▶ **Task goal**: Pictures within the data are to be left out; everything else must be reproduced exactly.

>>>

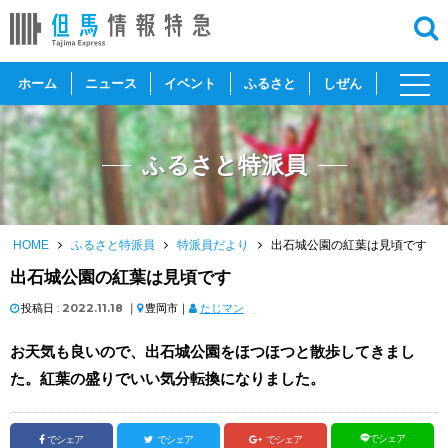
toggl
ホーム
ニュース
イベント
ふるさと
しぜん
navig
ふるさと特派員
HOME
ふるさと特派員
特派員だより
出石城公園の紅葉は見頃です
出石城公園の紅葉は見頃です
投稿日 :
2022.11.18
｜
豊岡市｜
たじマン
お天気も良いので、出石城公園をほつほつと散歩してきまし
た。紅葉の盛りでいい気分転換になりました。
でシェア
でシェア
でシェア
でシェア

<<<

▶ **Result of the task**:
toggl
ホーム
ニュース
イベント
ふるさと
しぜん
navig
ふるさと特派員
HOME
ふるさと特派員
特派員だより
出石城公園の紅葉は見頃です
出石城公園の紅葉は見頃です
投稿日 :
2022.11.18
｜
豊岡市｜
たじマン
お天気も良いので、出石城公園をほつほつと散歩してきまし
た。紅葉の盛りでいい気分転換になりました。
でシェア
でシェア
でシェア
でシェア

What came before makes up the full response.